Посмотрим, какие ваши таланты... Мазилка эдакая - не к кому отдать! Да они грамоту-то знают ли? Карандаш, карандаш-то, болван, умеют ли в руках держать? Эй, Митрий, поди-кось сюда. Да ты не бычись, не съем, - никого еще не слопал на своем веку. - Митька подошел, еле передвигая ноги. Илья Финогеныч запустил пальцы в его красную гриву и проницательно посмотрел ему в лицо. - Хочешь учиться, а? Ученье - свет, пащенок эдакий.
Был в Острогожске мещанский сын, а теперь академик и знаменитость, - да это черт с ним, что он академик и знаменитость, - сила новая! Русскому искусству пути указывает!.. Ну, что с вами, с бушменами, слова тратить, - и он оттолкнул Митьку, - завтра же приходи.
А я рисовальщика подговорю. Посмотрим, какие ваши таланты, да в училище, за грамоту. Талант без азбуки - Самсон остриженный, нечего тут и толковать.
Несмотря на то, что слова Ильи Финогеныча так и кипели негодованием, а свернутое на сторону лицо было просто-таки свирепо, даже Митька начал глядеть веселее, а Михеич блестел, как только что отчеканенный пятак.

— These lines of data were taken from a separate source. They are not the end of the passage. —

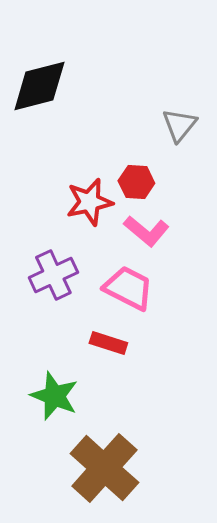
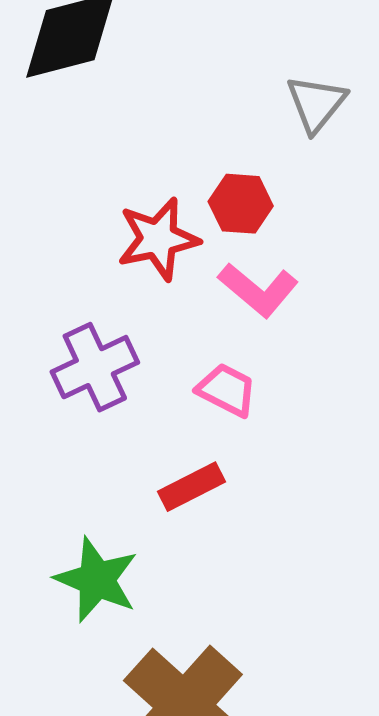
pink trapezoid: (128, 288) -> (227, 390), size x0.7
red rectangle: (108, 343) -> (191, 487), turned -45

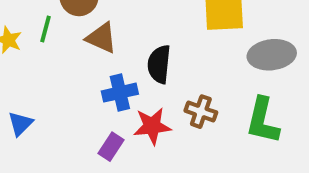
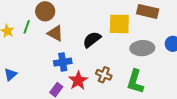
black semicircle: (159, 64) -> (92, 40), moved, turned 42
red star: (152, 126) -> (78, 81), turned -30

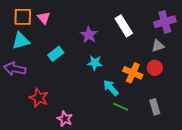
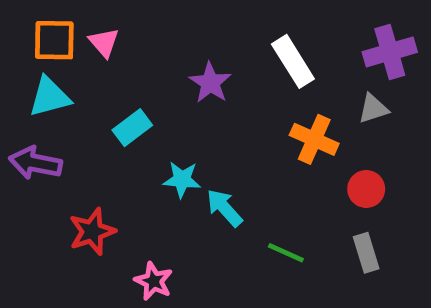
cyan star: (95, 63) -> (182, 180), moved
red circle: (155, 68) -> (366, 189), moved
orange cross: (133, 73) -> (314, 139), moved
cyan arrow: (111, 88) -> (224, 208), moved
red star: (39, 98) -> (92, 232), turned 30

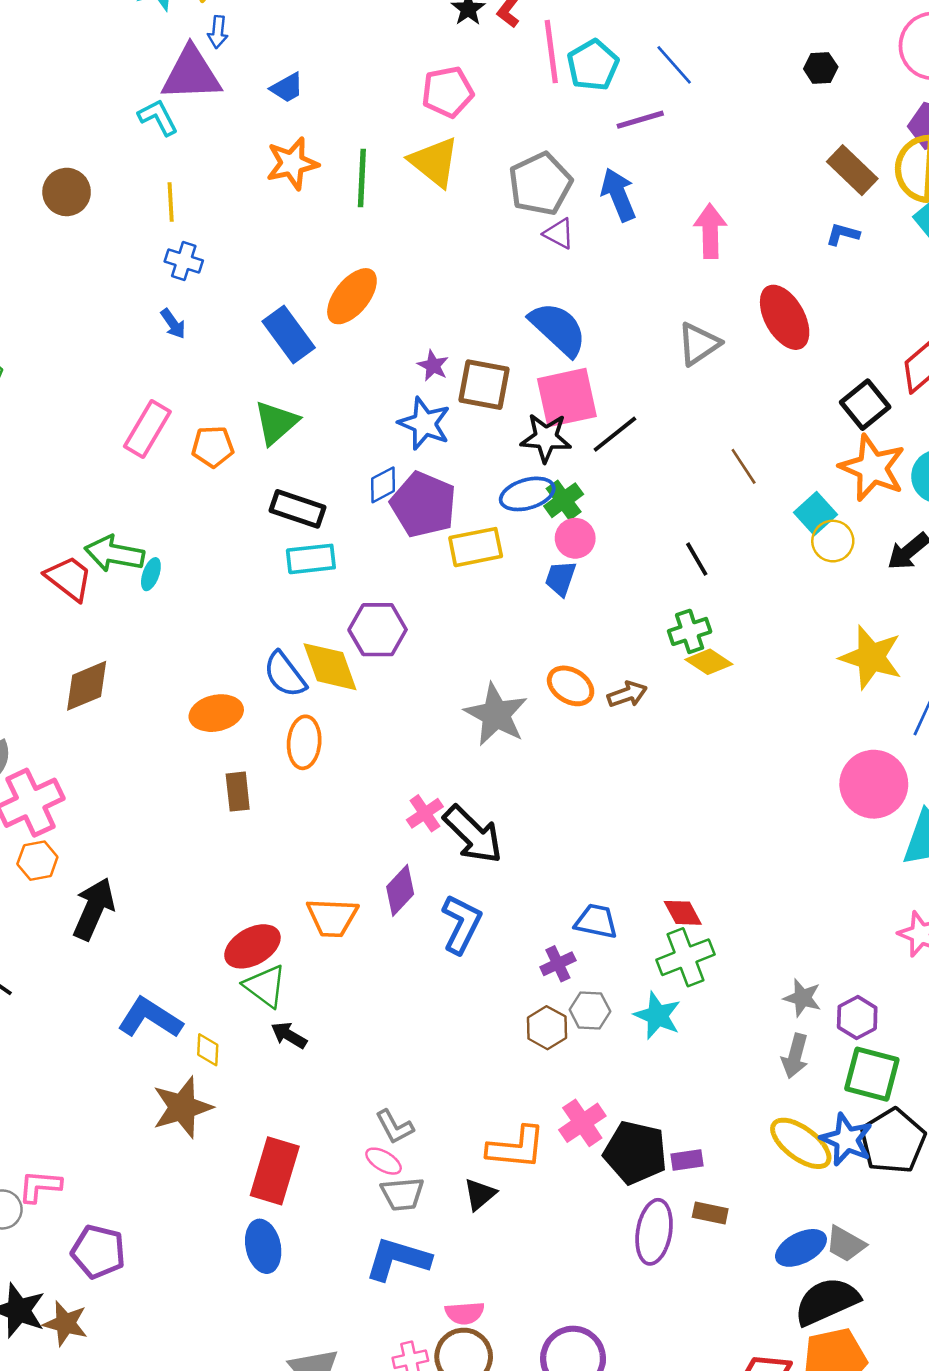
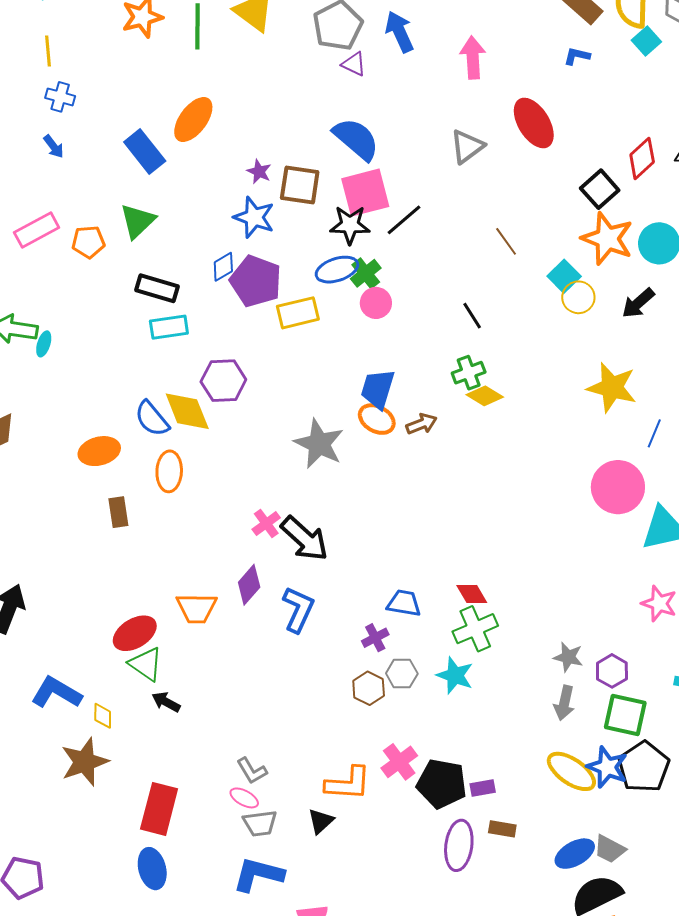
pink rectangle: (147, 429) -> (37, 230), turned 33
blue trapezoid: (561, 578) -> (378, 389), moved, size x1.4

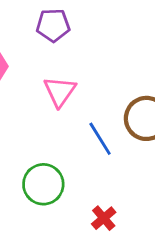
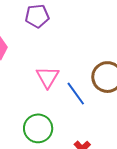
pink triangle: (60, 91) -> (48, 77), moved

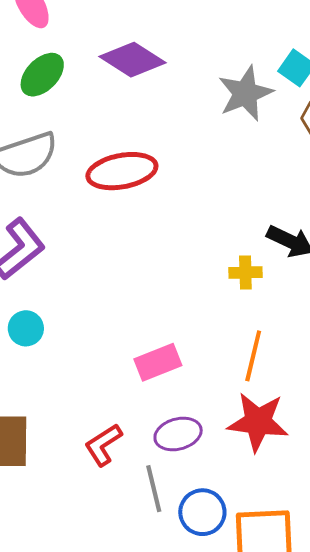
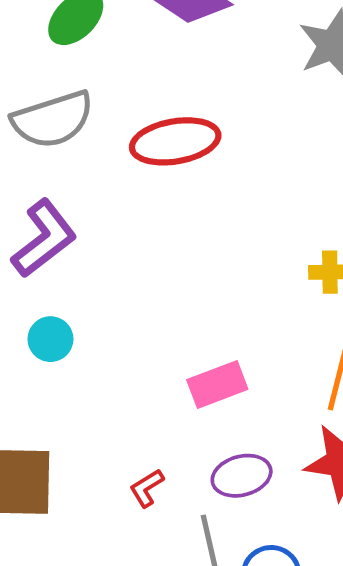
red L-shape: (103, 445) -> (147, 488), size x0.7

Он кланялся, смыгал носом и усмехался до самых ушей.
Один Николай продолжал еще испытывать страх, хотя желание познакомиться с Ильею Финогенычем разгоралось в нем все больше и больше. Вдруг тот обратился к нему:
- Обломовщина!.. Вы читали или только понаслышке говорите эдакие слова? Чтой-то не знакома мне ваша физиогномия...

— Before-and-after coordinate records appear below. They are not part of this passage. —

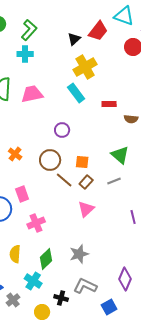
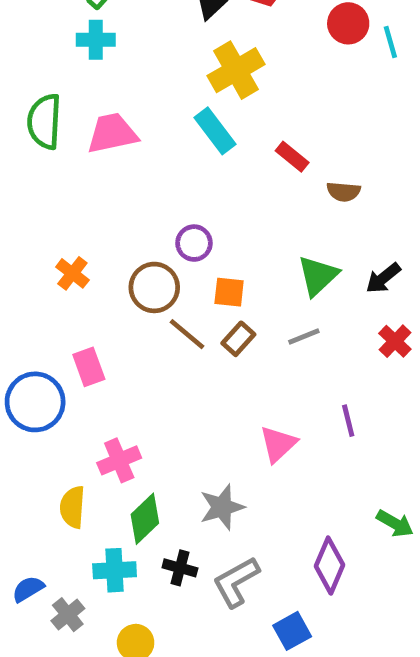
red rectangle: (109, 104) -> (292, 157), turned 40
purple circle: (62, 130) -> (194, 243), moved
green triangle: (120, 155) -> (318, 276), turned 36
pink triangle: (86, 209) -> (278, 444), moved
pink cross: (36, 223) -> (119, 460), moved
cyan cross: (33, 281) -> (115, 570), turned -36
gray L-shape: (85, 286) -> (236, 582), turned -55
black cross: (61, 298) -> (180, 568), moved

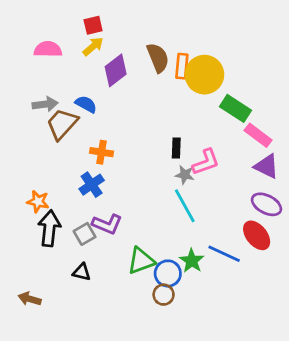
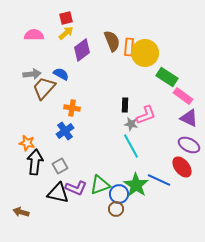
purple L-shape: (107, 224) -> (76, 188), moved
green star: (192, 261) -> (136, 185), size x1.4
black triangle: (82, 272) -> (58, 193), size x1.6

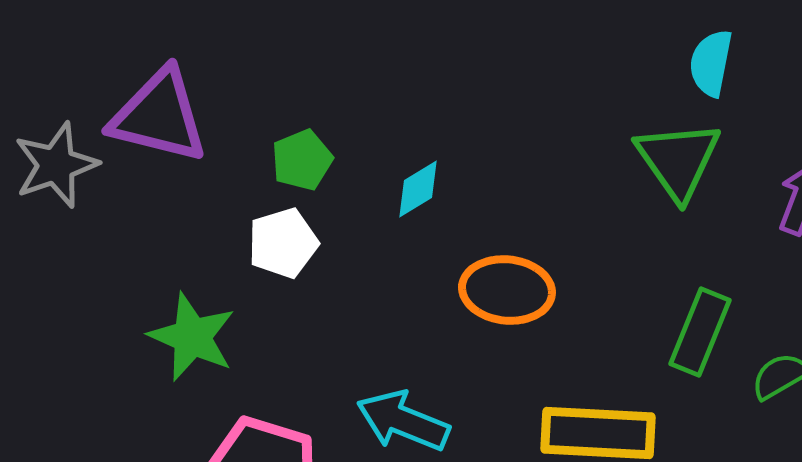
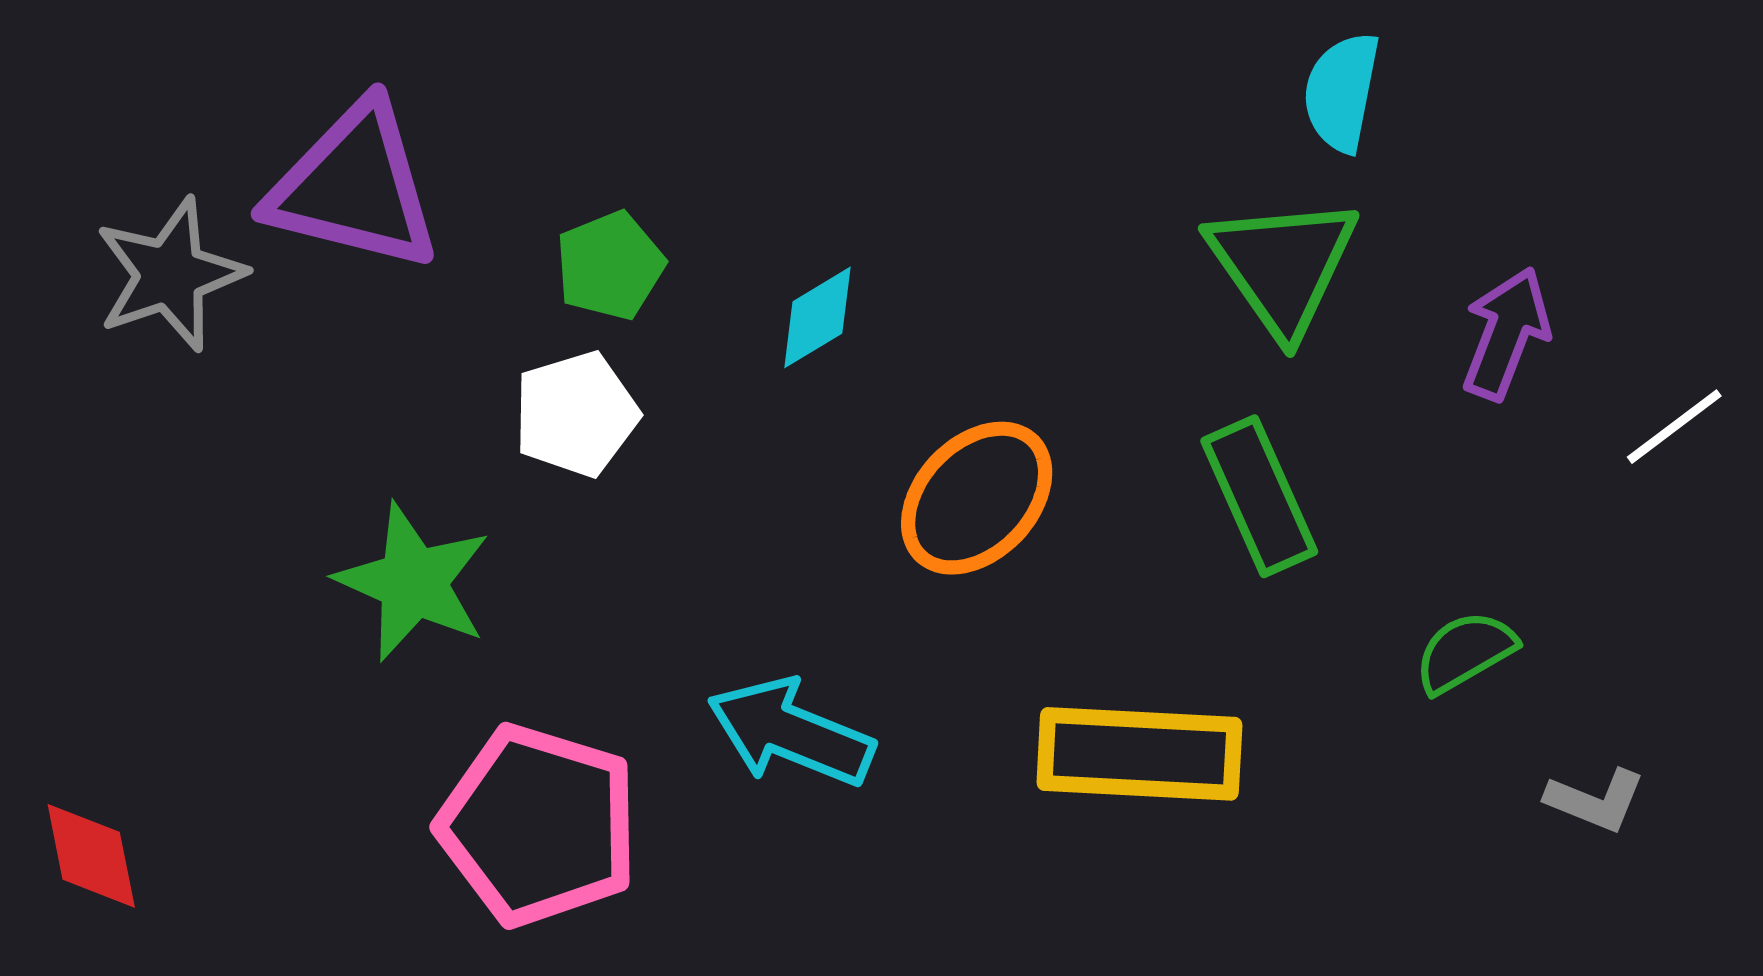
orange ellipse: (507, 290) -> (977, 498), turned -52
green rectangle: (700, 332) -> (1259, 496), moved, turned -46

- Я сын гарденинского управителя, Илья Финогеныч.
- Вот как! Настоящий ответ, если бы вас спросили:
"Чьих вы будете?" Не об этом спрашиваю: сами-то по себе кто вы такой?
- Николай Рахманный. Еще моя статейка напечатана в сто тридцать втором нумере "Сына отечества"...
- Не читал-с, - с необыкновенной язвительностью отрезал Илья Финогеныч, - не читаю таких газет-с.
- Я наслышан об вас от Рукодеева, Косьмы Васильича... Косьма Васильич очень настаивал, чтоб я познакомился с вами... Мы большие приятели с Косьмой Васильичем... - лепетал Николай, чувствуя всем существом своим, что куда-то проваливается.
- Кузьку знаете! Очень рад, очень рад! - Илья Финогеныч изобразил некоторое подобие улыбки. - Что он там - испьянствовался? Исскандальничался? Жена его по-прежнему жила?.. Отчего же не зашли ко мне?
- Признаться, обеспокоить не осмелился.
- Вздор-с. Экое слово глупое!.. Беспокойство - хорошая вещь, благородная вещь. Свиньи только спокойны.
Нам великие люди преподали беспокойство. Читывали Виссариона Григорьевича? Сгорел, сгорел... не спокойствие завещал грядущему поколению!.. Вот-с, - он махнул зонтиком и сухо засмеялся, - все в покое обретается... Домишки развалились, дети гибнут в невежестве, речонка гнилая - рассадница болезней... богатые утробы почесывают...
Мостовых нет, благоустройства нет... Банк завели, а о ремесленном училище и не подумали... Вот спокойствие...
Михеич, завтра же чтобы приходили, слышишь? Нечего ощеряться, я с тобой дело говорю. Пойдемте.
Николай с удовольствием последовал за ним. Направились к центру города. Спячка, обнимавшая обывателей, понемногу начинала спадать. К воротам выползали люди, усаживались на лавочки, зевали, грызли семечки, смотрели все еще ошалелыми глазами на улицу, перебрасывались словами. Многие шли на ярмарку. Илье Финогенычу низко кланялись, но вместе с поклонами Николай заметил какието двусмысленные улыбочки, раза два услыхал смешливый шепот: "Француз, француз идет..."
В углу обширной площади стоял длинный низенький дом. Ворота были отворены; виднелся чистый, вымощенный камнем двор, обставленный амбарами и кладовыми.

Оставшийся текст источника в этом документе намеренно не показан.